2. Understand what your customers want
Although many people love magwinya, there are many others who want to eat healthier or who may have a food allergy. If you can meet these people’s needs with a different magwinya recipe or a different snack, you could be onto a successful little business.
3. Know what you are good at
It’s no use starting a cake business when you hate baking. Maybe your strength is managing money, so your side hustle could be to help other small entrepreneurs with their bookkeeping. Knowing your strengths will help you find opportunities.
4. Have a marketing plan
We’re not talking about 20 pages with graphs and pie charts, but you must know how you are going to reach your customers. Will you advertise on Facebook and Twitter, or hand out flyers at the office (with permission, of course!)? You must know before you start.
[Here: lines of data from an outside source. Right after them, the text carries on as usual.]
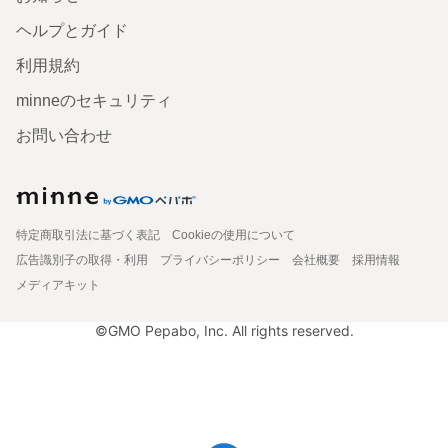
ヘルプとガイド
利用規約
minneのセキュリティ
お問い合わせ
特定商取引法に基づく表記
Cookieの使用について
広告識別子の取得・利用
プライバシーポリシー
会社概要
採用情報
メディアキット
©GMO Pepabo, Inc. All rights reserved.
Again, it’s not about complicated spreadsheets, but you have to run the numbers to know how much money you need to make for the business to be worth your while. Remember that guy who’s good with numbers we mentioned in point 3? Here is where you want to talk to him.
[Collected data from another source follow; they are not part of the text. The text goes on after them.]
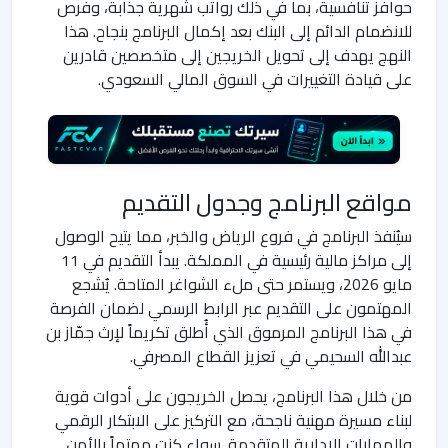
حوافز تنافسية، بما في ذلك رواتب شهرية جذابة، وفرص
للانضمام الدائم إلى البنك بعد إكمال البرنامج بنجاح. هذا
النهج يهدف إلى تحويل الخريجين إلى متخصصين قادرين
على قيادة التغييرات في السوق المالي السعودي.
مواقع البرنامج وجدول التقديم
سيُنفذ البرنامج في فروع الرياض والخبر، مما يتيح الوصول
إلى مراكز مالية رئيسية في المملكة. يبدأ التقديم في 11
مايو 2026، ويستمر حتى ملء الشواغر المتاحة. يُشجع
المهتمون على التقديم عبر الرابط الرسمي لضمان الفرصة
في هذا البرنامج المرموق الذي أُطلق تكريماً لإرث جمّاز بن
عبدالله السحيمي في تعزيز القطاع المصرفي.
من خلال هذا البرنامج، يحصل الخريجون على أدوات قوية
لبناء مسيرة مهنية ناجحة، مع التركيز على الابتكار الرقمي
والمهارات الإدارية المتقدمة. سواء كنت مهتماً بالأمن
6. Budget again, work in your return on investment.
Yep, call that numbers guy!
7. Don’t go into massive debt.
This is very important. If you want to start a cooking business, use the stove you have – don’t buy new equipment until you can pay for it from your profits. Side hustles are all about making money with what you’ve got.
8. Expect a bump or two.
Maybe you’re lucky and everything goes well from the start; maybe not. Whatever happens, roll with the punches and don’t give up at the first hurdle.
9. Learn from your mistakes.
It’s not good enough to simply try again; you must work out what the problem was and solve it before you press the reset button.
10. You don’t have to do it alone.
If you want to start a side hustle but you don’t have the time, how about going into partnership with a friend who has the time but needs help to get going. Just make sure you put a written agreement in place.
A side hustle can be a great way to boost your cash flow, and give you the chance to pursue a dream or develop new skills. Go about it the right way and you could even end up building a business that employs other people.